Dolan Geiman’s mixed-media constructions begin in a number of unlikely places: a quiet field, an abandoned school building, a falling-down barn, a small-town scrap yard. From these wide-ranging sites, Geiman gathers all manner of materials – metal and wood, roof shingles, vintage papers, rusty old signs – and transforms them into contemporary yet nostalgic art, a sort of modernized Americana
This balance between the new and the familiar reflects the artist’s trajectory. Raised in rural Virginia, Geiman now lives and works in Chicago, where his studio houses a vast collection of spoils from his far-flung treasure hunts. “It’s kind of like being an explorer,” he says.

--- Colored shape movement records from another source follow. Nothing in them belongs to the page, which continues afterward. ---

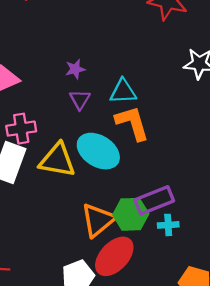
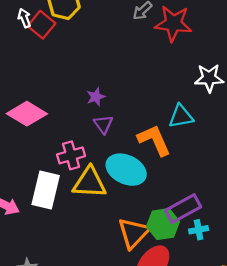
cyan triangle: (123, 91) -> (181, 116), moved
pink cross: (21, 129) -> (71, 155), moved

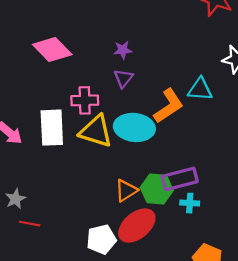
orange L-shape: (154, 140) -> (169, 106), turned 66
cyan ellipse: (126, 170) -> (134, 127), turned -33
white rectangle: (46, 190) -> (52, 128), turned -30
orange triangle: (134, 233) -> (126, 190), size x0.7

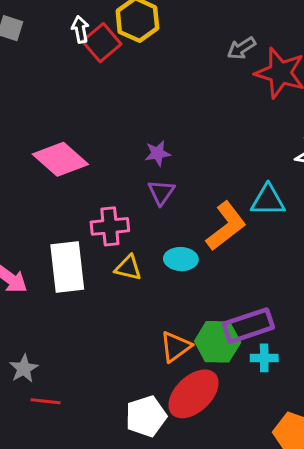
cyan ellipse: (134, 127) -> (181, 259), size x0.6
yellow triangle: (96, 131) -> (128, 268), size x0.6

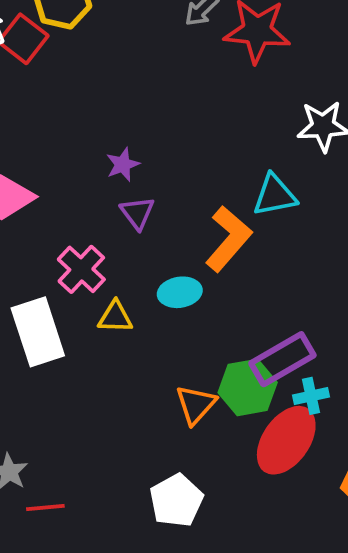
pink cross: (110, 226) -> (81, 269), turned -30
red ellipse: (193, 394) -> (286, 440), moved

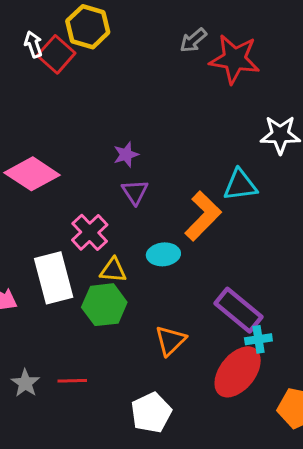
purple rectangle: (282, 359) -> (238, 310), turned 66
green hexagon: (248, 387) -> (104, 305), moved
red line: (45, 508) -> (72, 381), moved

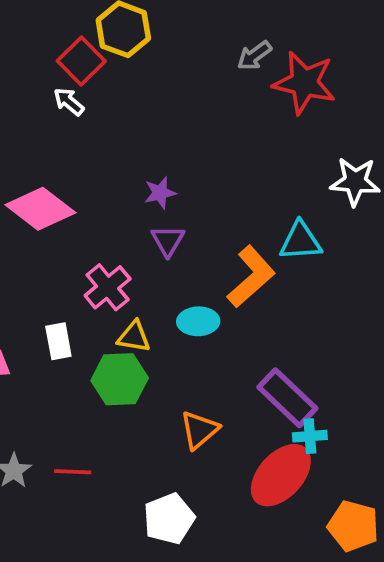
white arrow: (33, 44) -> (69, 102), moved, turned -35
white rectangle: (54, 278) -> (58, 341), size x0.6

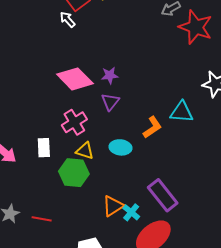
pink diamond: (40, 209) -> (75, 79), moved
orange L-shape: (251, 277) -> (152, 127), size x0.7
cyan cross: (310, 436) -> (131, 212), moved, turned 36

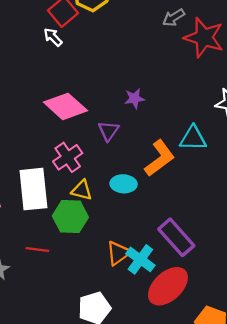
purple star: (110, 75) -> (135, 99), moved
orange L-shape: (152, 127) -> (160, 158), size x1.4
white rectangle: (44, 148) -> (33, 189), size x1.8
cyan cross: (131, 212) -> (140, 259), size x1.4
red line: (42, 219) -> (37, 249), moved

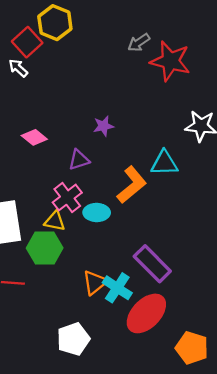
pink diamond: (65, 106) -> (34, 137), size x0.6
purple triangle: (109, 131) -> (79, 160), turned 40
pink cross: (68, 157) -> (67, 198), moved

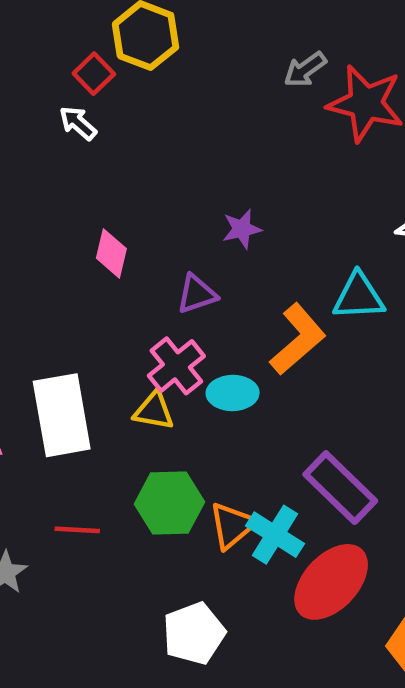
red square: (27, 42) -> (94, 74), size x0.7
pink diamond: (34, 137) -> (111, 253), turned 65
green hexagon: (45, 248) -> (169, 503), moved

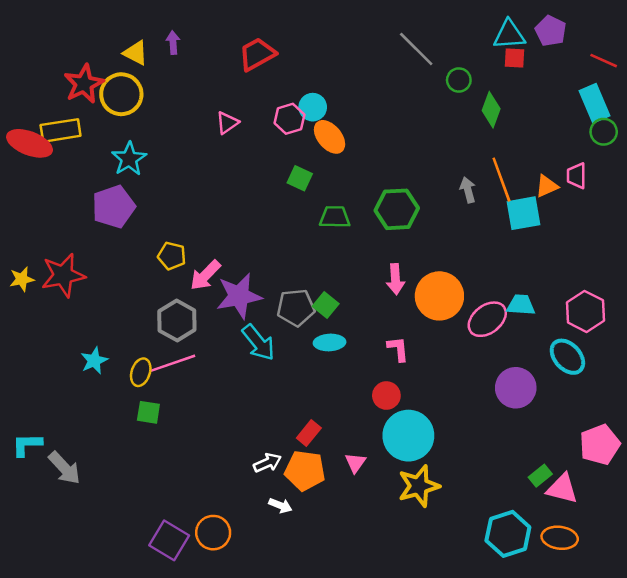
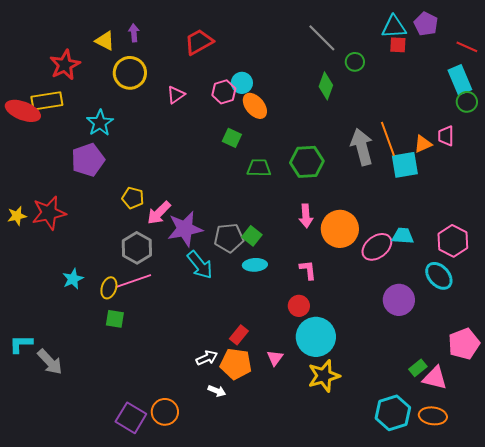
yellow circle: (121, 94) -> (130, 73), moved
green diamond: (491, 110) -> (326, 86), moved
gray arrow: (468, 190) -> (362, 147), size x1.8

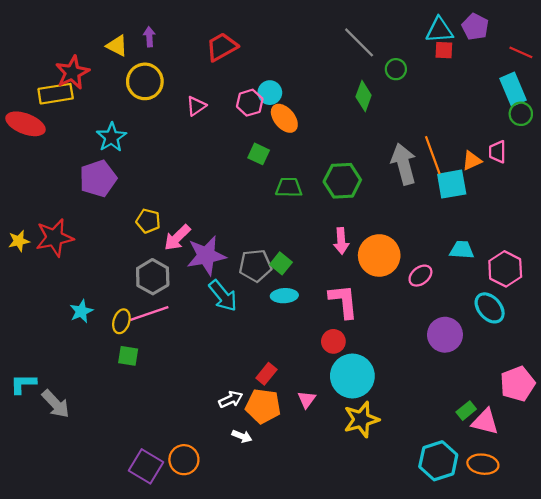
yellow rectangle: (47, 101) -> (56, 94), moved
cyan trapezoid: (403, 236) -> (462, 250), moved
pink ellipse: (377, 247) -> (420, 276), size x0.7
pink L-shape: (308, 270) -> (343, 301), size x1.6

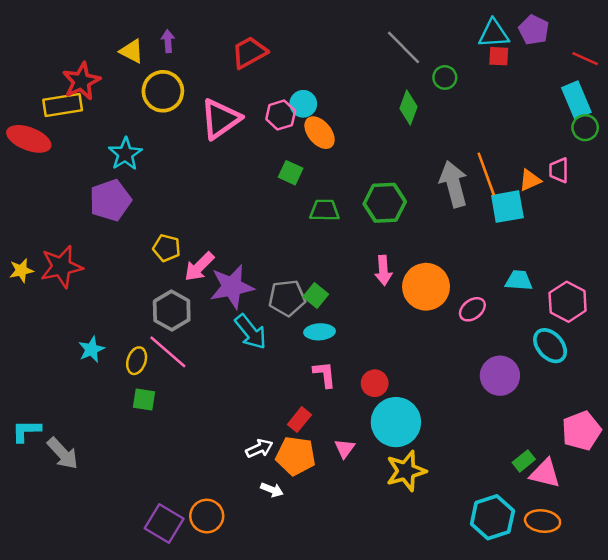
pink triangle: (196, 106) -> (221, 119), size x1.8
pink L-shape: (343, 301) -> (325, 374), moved, size x0.7
pink line: (149, 314) -> (168, 352), turned 60

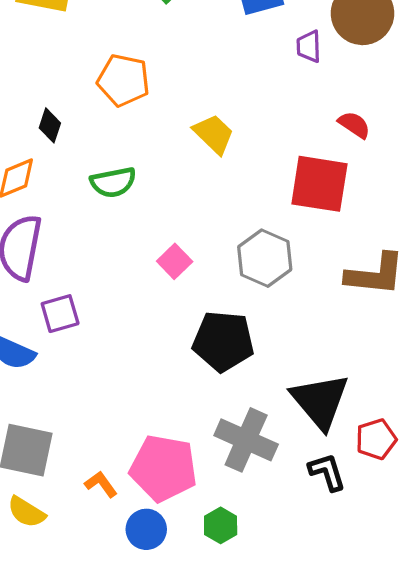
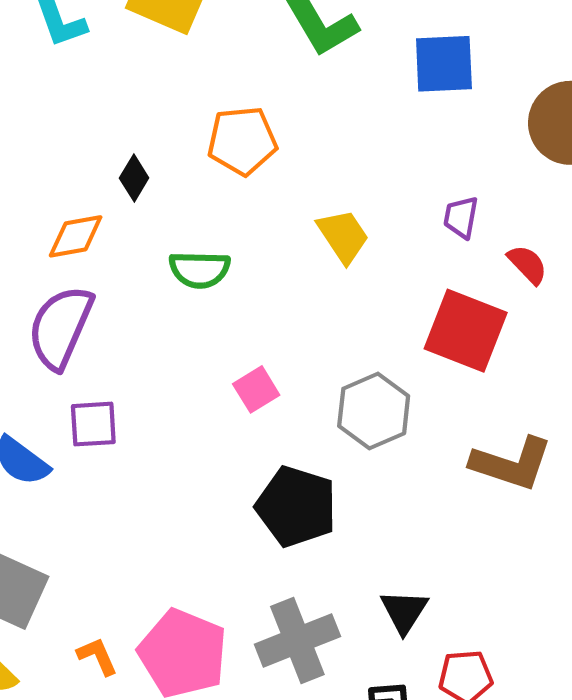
purple trapezoid: (309, 46) -> (461, 217), moved
orange pentagon: (124, 80) -> (242, 141), turned -30
black triangle: (320, 401) -> (404, 611), size x0.6
gray cross: (246, 440) -> (297, 640), turned 32

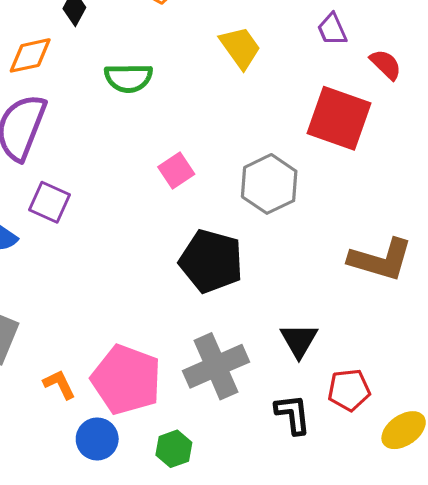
purple trapezoid: (461, 217) -> (332, 29), turned -32
purple square: (93, 424) -> (49, 202), turned 30
brown L-shape: (512, 464) -> (381, 260), moved

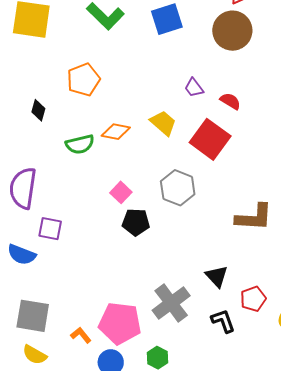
yellow trapezoid: (240, 48) -> (163, 123), moved
orange diamond: (30, 55) -> (116, 132), moved, turned 36
red square: (339, 118) -> (210, 139), turned 30
black pentagon: (211, 261) -> (136, 222), moved, size x0.7

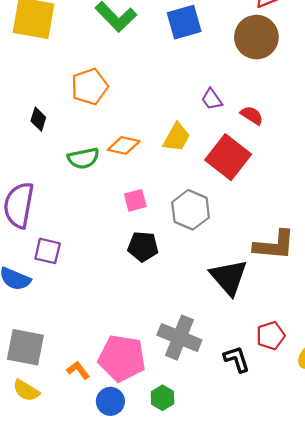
yellow trapezoid: (163, 123) -> (177, 137), turned 76
pink square: (121, 192) -> (135, 200), moved, turned 30
black triangle: (217, 276) -> (229, 277), moved, size x1.5
gray cross: (171, 303) -> (179, 338), turned -33

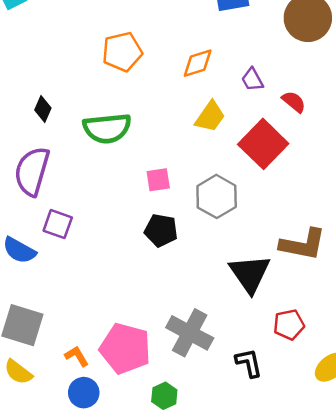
black diamond: (38, 119) -> (43, 109), moved
orange diamond: (124, 145) -> (198, 63), moved, turned -36
green semicircle: (83, 158) -> (107, 128), size x1.4
red pentagon: (271, 336) -> (289, 325), moved
blue circle: (110, 401) -> (84, 393), moved

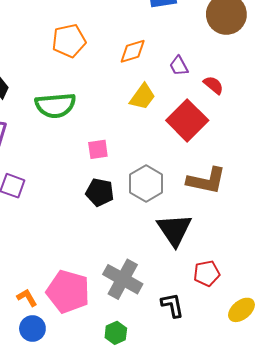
gray hexagon: (217, 196) -> (146, 184), moved
brown L-shape: (303, 244) -> (206, 181), moved
green hexagon: (164, 396) -> (116, 333), moved

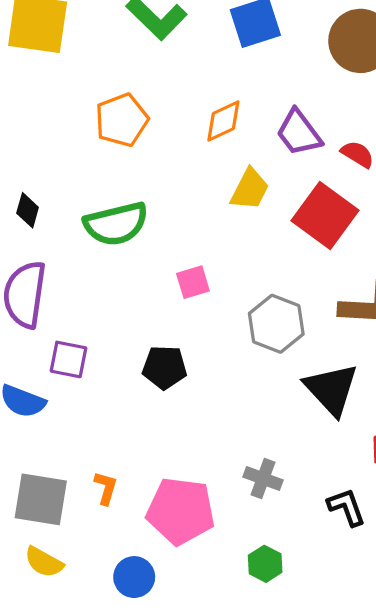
purple trapezoid: (179, 66) -> (299, 133), size x1.5
black pentagon: (100, 192) -> (165, 367), moved
gray cross: (123, 279) -> (263, 478), size x0.6
orange L-shape: (27, 298) -> (106, 488), moved, turned 55

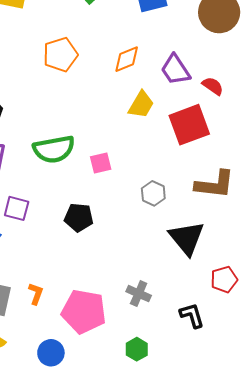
red square: (325, 216) -> (189, 125), turned 30
green semicircle: (116, 224) -> (54, 149), moved
gray hexagon: (276, 324) -> (153, 193), size x0.7

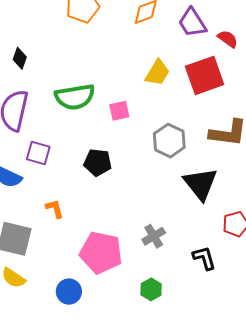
yellow trapezoid: (141, 105) -> (157, 73), moved
gray hexagon: (153, 193) -> (169, 141), size x1.4
orange L-shape: (36, 294) -> (55, 209), moved, turned -35
gray cross: (139, 294) -> (154, 236), turned 35

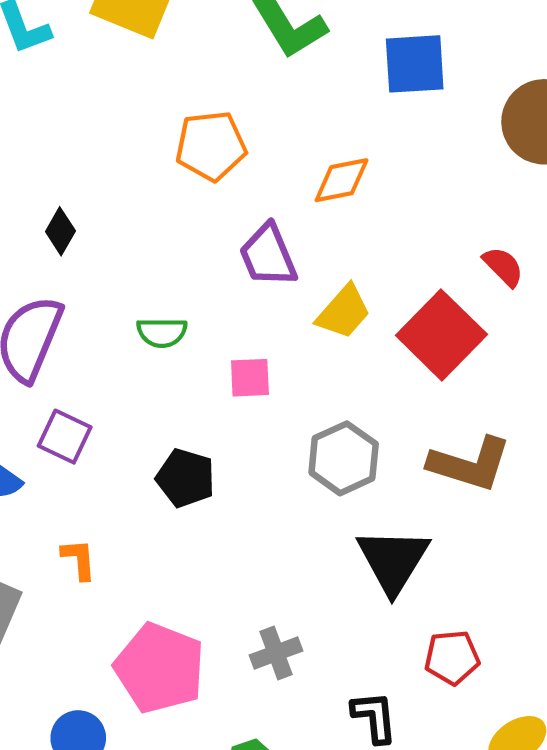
purple trapezoid: (192, 23) -> (268, 255), moved
red square: (205, 75) -> (441, 335), turned -36
green semicircle: (75, 97) -> (162, 332), size x0.6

Often, an important part of the process is forming relationships – with farmers, landowners, and anyone else with unwanted materials. “Then you begin to get the story of the pieces themselves,” Geiman says, “and that’s really more fun.”
Geiman’s attraction to discarded objects, which he works with exclusively, and the thrill of discovering and repurposing them, date back to his rustic childhood. His mother, an artist, would take him for long, meandering walks, where they would gather abandoned ephemera – pieces of wire, decades-old tractor parts, rusty fence posts –and, back at home, turn their finds into art projects.
“As I got older, I realized there’s something in my blood where I have to go out and get dirty and wander in a field,” he says. That interaction with his surroundings, the larger context in which he finds and considers these materials – that’s the most exciting part. “There is a science to it, going through and determining that this is fit for a sculpture, or maybe this needs to sit outside for another five years,” he says. He keeps in touch with people at various “hot spots” around the country, dropping in every few years to sit, chat, have some pie, and inquire about that run-down barn on the property.
'The purpose for me is to recycle these materials into something new and give them new life,' he says. 'I bring them back and put them in a place where people can look at them and enjoy it.'
That’s why it’s not quite as satisfying to source materials from, say, antique shops – it’s the rescue, the return from neglect and obscurity, that’s truly rewarding.
Sometimes this rescue process is less about relationships and more about extralegal boldness. “I’ve been given warnings, I’ve been shot at, I’ve been ushered out,” Geiman admits, recalling an expedition to an old farmhouse that was cut short by a cranky farmer taking aim with a bow and arrow. “But I’m going to keep doing it because I really want those materials.”
There are challenges to working exclusively with salvaged supplies. Paper reclaimed from 30-year-old schoolbooks is likely to fade, so Geiman has been experimenting with industrial varnishes to protect and preserve his found-paper collages. And ultimately, not everything is salvageable: Last year, Geiman got rid of several hundred pounds of metal ceiling tiles he’d been saving for years, after discovering they were made of toxic lead.
His collection of materials still includes objects from “the treasure trove of all treasure troves”: an uninhabited house, previously occupied by a hoarder, that he discovered while attending James Madison University in Harrisonburg, Virginia, more than a decade ago. Over a two-year period, art student Geiman made regular late-night trips to the house, armed with a flashlight and a Polaroid camera, to explore and catalogue the home’s inventory, which he can still describe in great detail: farm machinery, giant copper kettles, old jugs piled in the corner, moldy jars, bags of brand-new Strawberry Shortcake dolls and magnifying glasses, and on and on.
"Some people might say I’m a thief," he says, "but I don’t see it that way; I’m taking something that no one is appreciating and reinventing it."
Embedded in the final creations are the adventures Geiman embarks on to find, assess, and revive each component: the field he wandered, the farmer he befriended, the abandoned school he snuck into. Each piece embodies that most comforting and timeless aspect of the American dream: the potential for reinvention.